For this Performance Analysis, we used an Intel i7 4930K (turbo boosted at 4.0Ghz) with 8GB RAM, NVIDIA’s GTX980Ti and GTX690 GPUs, Windows 10 64-bit and the latest WHQL version of the GeForce drivers. While NVIDIA has not added any SLI profile for Ashes of the Singularity, Oxide’s title supports multi-GPUs. Those with SLI/Crossfire systems can enable multi-GPU support via the game’s video options.
Let’s start with our GTX690. This particular card was not able to offer a constant 60fps experience during the benchmark. Even when we dropped the graphics details to Standard, we were averaging around 40fps. Do note that the benchmark uses a worst case scenario, however there might be some huge battles in which your framerate will be similar to the in-game benchmark.
But can the GTX980Ti provide a constant 60fps experience when all the bells and whistles are enabled? Unfortunately, it cannot. Our GTX980Ti was able to push 42.7fps on Crazy settings at 1080p (though we’ve disabled MSAA) in DX11 and 51fps on High settings in DX11. For a strategy game, these framerates are completely acceptable, however those seeking to run the game on Crazy settings with a constant 60fps will have to invest on a high-end system with a really high-end CPU and multiple high-end GPUs.
But what about DX12? Well, to our surprise, Ashes of the Singularity ran better under DX12 on our system. In DX12, our GTX980Ti was able to push 43.8fps on Crazy settings at 1080p (without MSAA), and 59fps on High settings. Do note that our GPU was being pushed to its limits in both DX11 and DX12, though there were some scenes in which the GPU usage was dropping for no apparent reason.
As we can see, there is an 8fps performance boost in DX12. We also witnessed a similar performance boost when we ran the benchmark at the lowest available resolution (but kept the Crazy settings).
What we also found really interesting with Ashes of the Singularity was our Average CPU Framerate stats. According to the benchmark, our CPU averages around 62fps. This number reflects the framerate that can be achieved when the CPU is not bottlenecked by the GPU. In other words, our hexa-core is not powerful enough to avoid drops below 60fps. So, while we are GPU limited on Crazy settings at 1080p, we are actually CPU limited on High settings at 1080p.
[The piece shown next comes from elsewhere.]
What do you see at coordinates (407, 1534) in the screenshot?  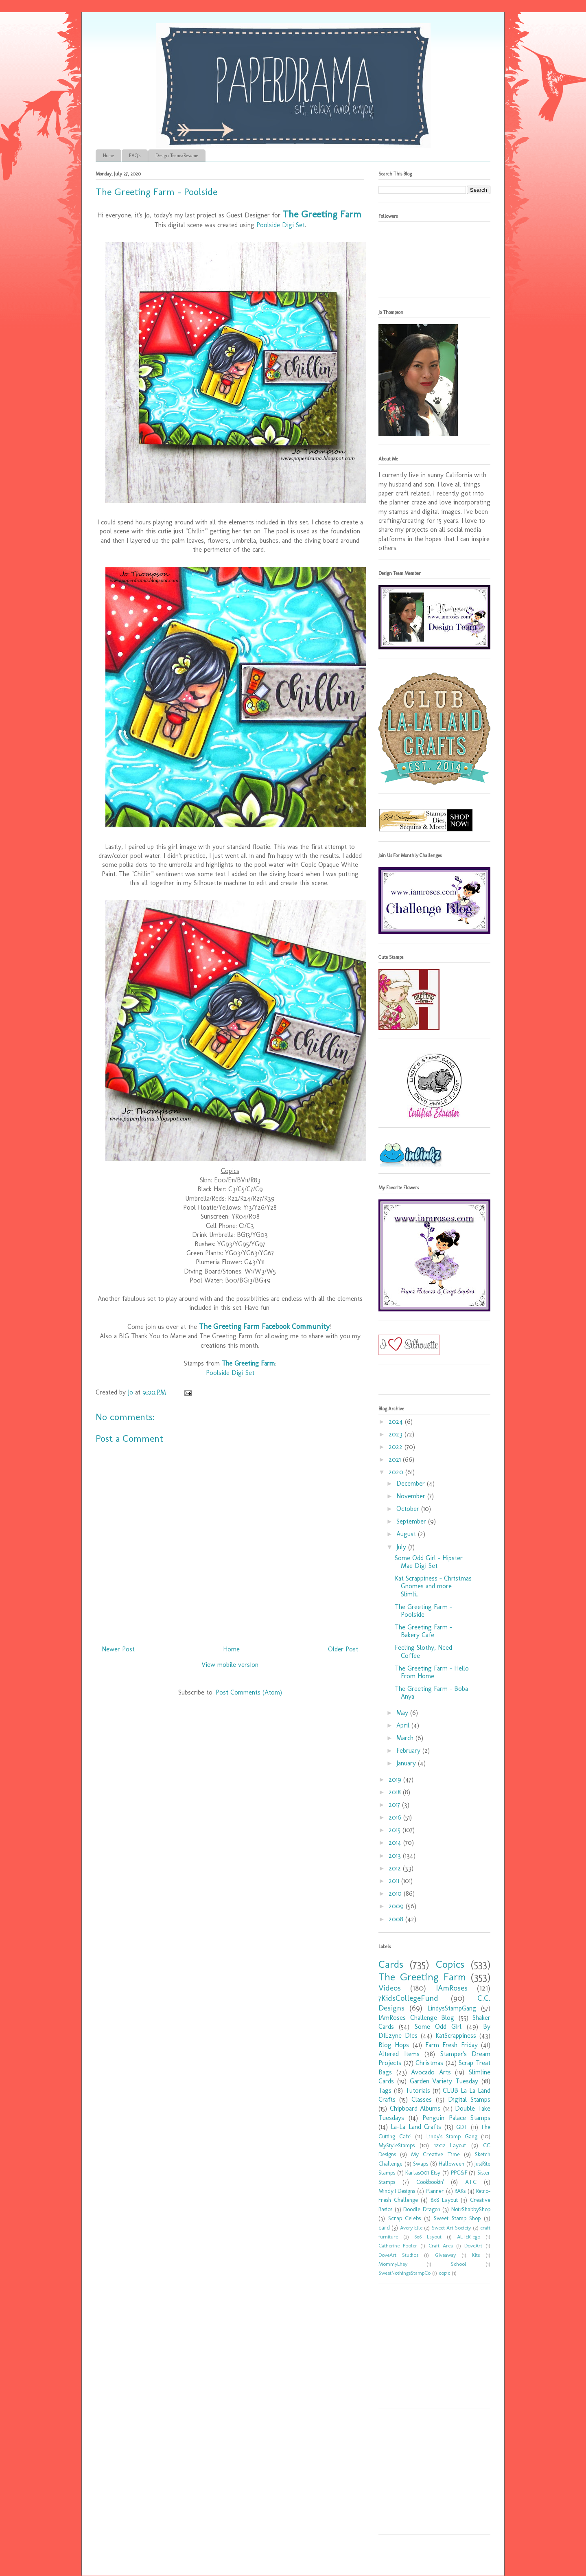 I see `August` at bounding box center [407, 1534]. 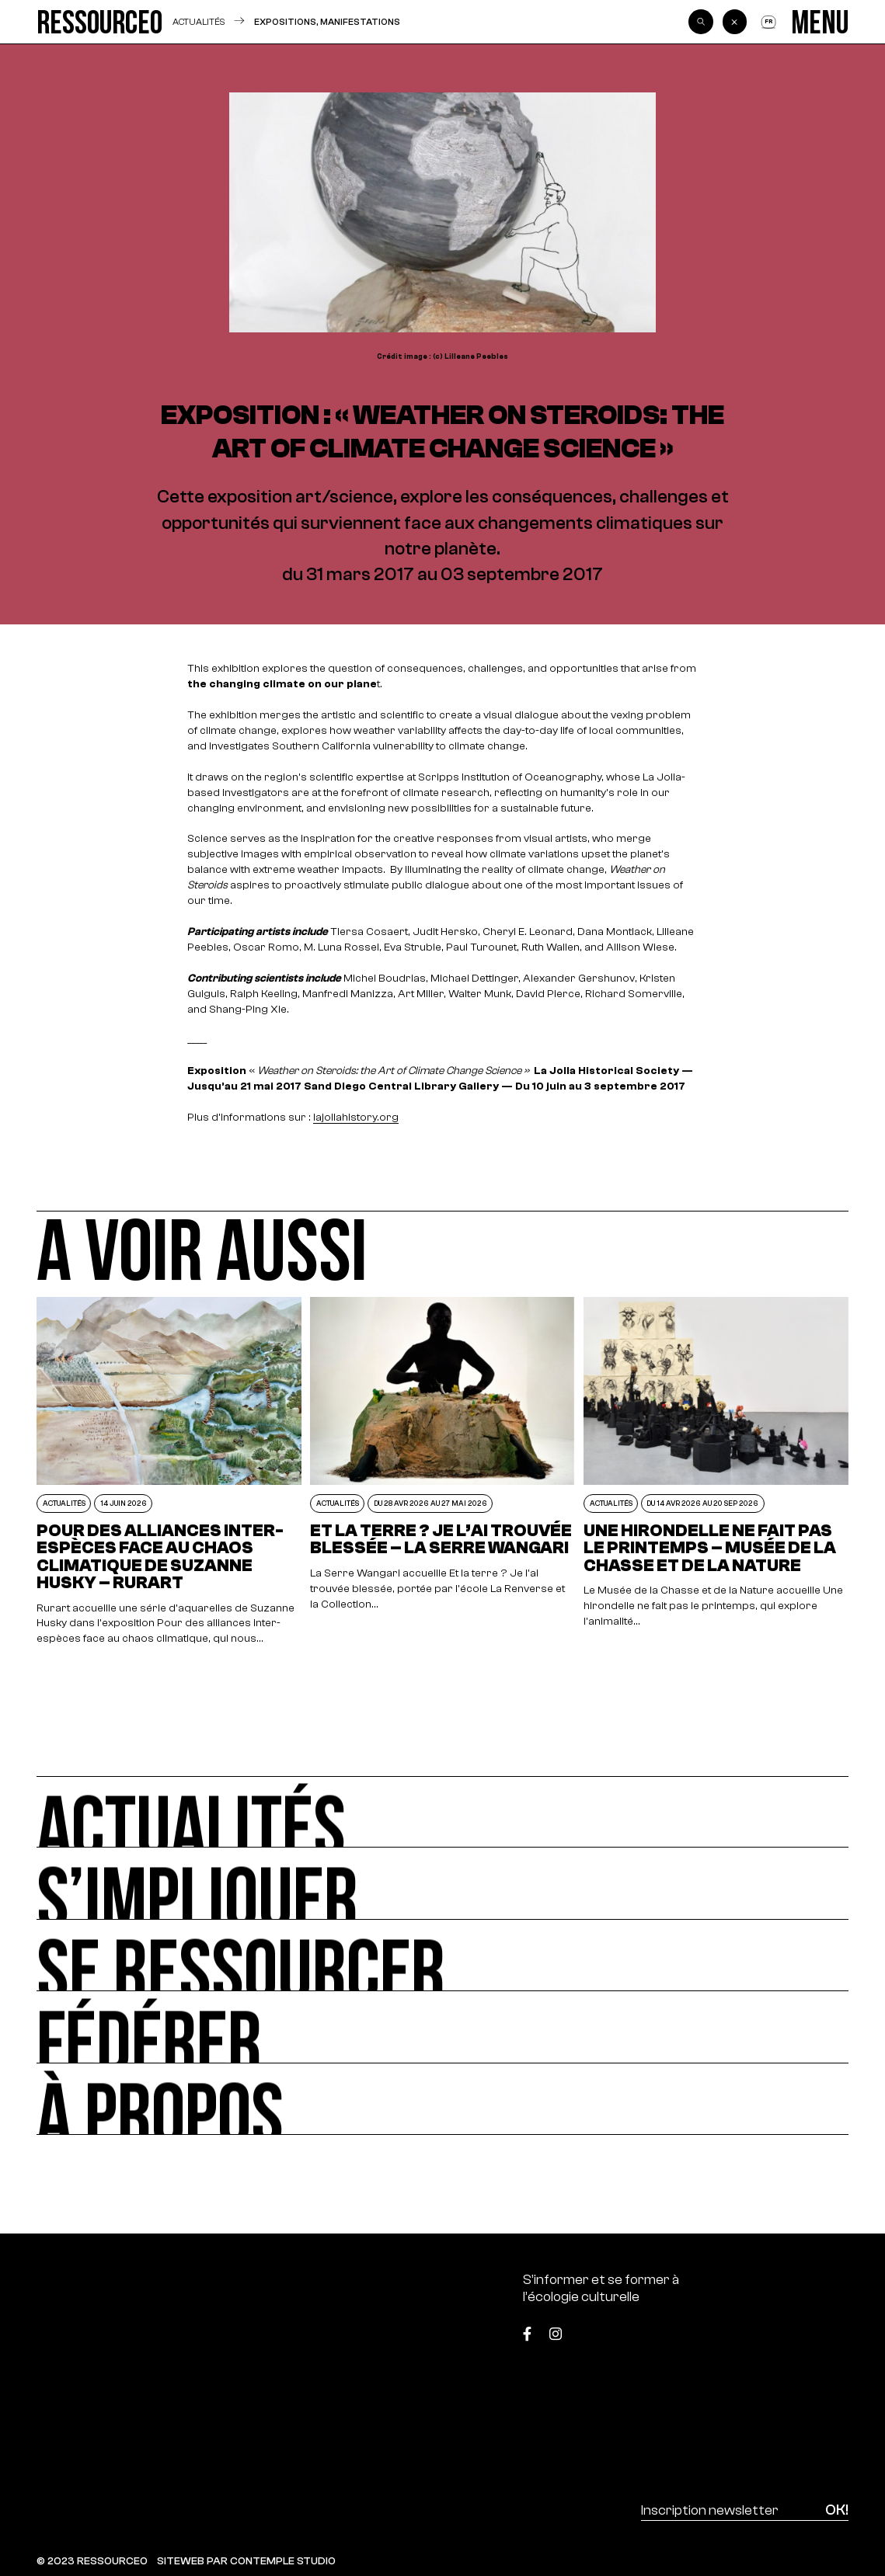 Image resolution: width=885 pixels, height=2576 pixels. What do you see at coordinates (92, 2561) in the screenshot?
I see `© 2023 RESSOURCE0` at bounding box center [92, 2561].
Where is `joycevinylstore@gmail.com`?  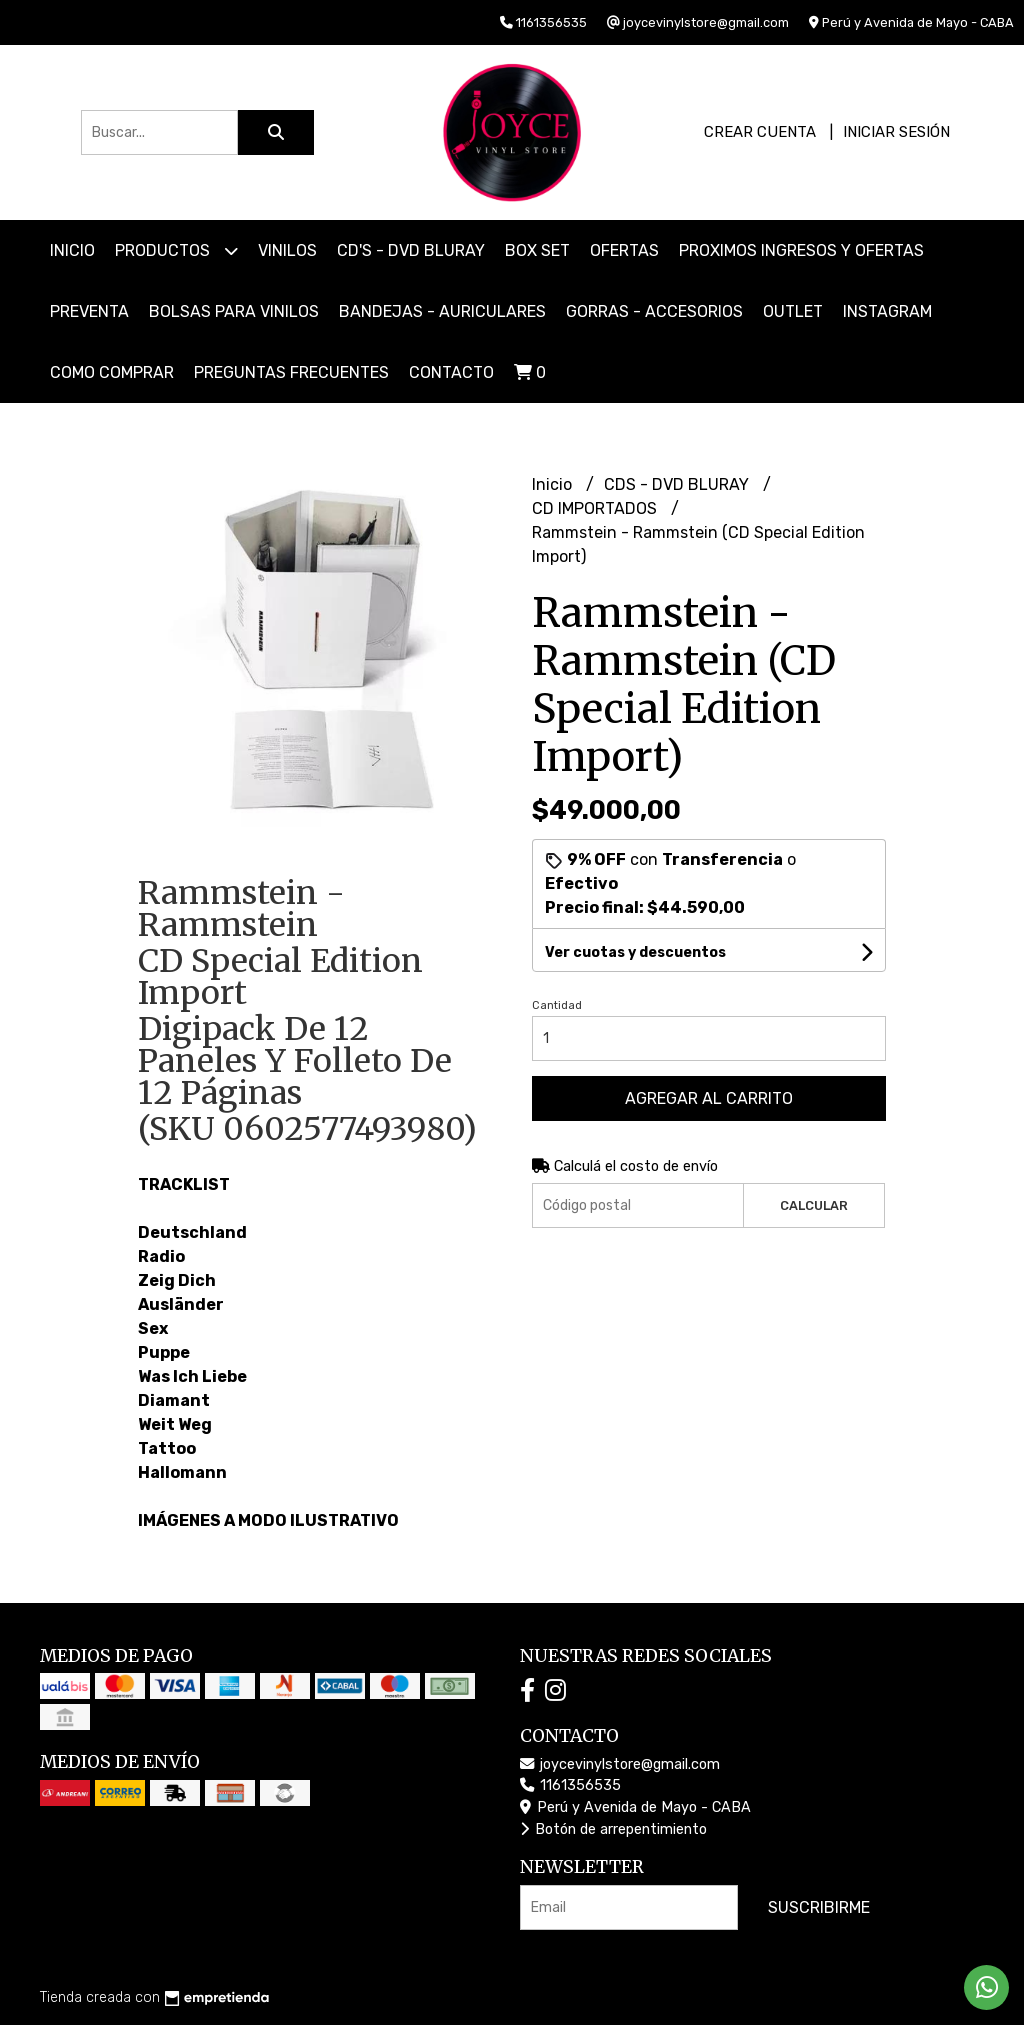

In order to find out how the game scales on various CPUs, we simulated a dual-core and a quad-core CPU and tested the benchmark in DX12 mode. Our simulated dual-core system was unable to run the benchmark as there were severe stutters. With Hyper Threading enabled, our dual-core system was able to push 40fps on High settings. On the other hand, our quad-core system ran the benchmark with 52fps when Hyper Threading was disabled and with 57.7fps when Hyper Threading was enabled. Last but not least, our hexa-core system pushed the same average framerate with and without Hyper Threading (62fps).
From the above, it becomes obvious that a single GTX980Ti is not able to max out Ashes of the Singularity. Not only that, but the benefits between 8 and 12 threads are minimal, despite the fact that the game scales well on all 12 threads. Furthermore, and even when turbo boosted at 4Ghz, an Intel i7 4930K will bottleneck high-end multi-GPU configurations.
Ashes of the Singularity is a really demanding title in order to max out. Graphics wise, the game looks good when lots of units are on screen. The game shines when there are lots of units on screen as those battles are really amazing with lots of effects, smoke particles and explosions happening simultaneously. However, and apart from its grand scale, it does not push the visuals to the next level. Yes, the game looks beautiful and has cool particle effects, but there is almost nothing to really ‘wow’ you. Some textures that have been used look blurry when zoomed in, and some structures and units look a bit blocky when zoomed in. Perhaps we expected a bit more from it. However, it’s a bit underwhelming witnessing NVIDIA’s high-end GPU being unable to max out a game that displays this kind of visuals.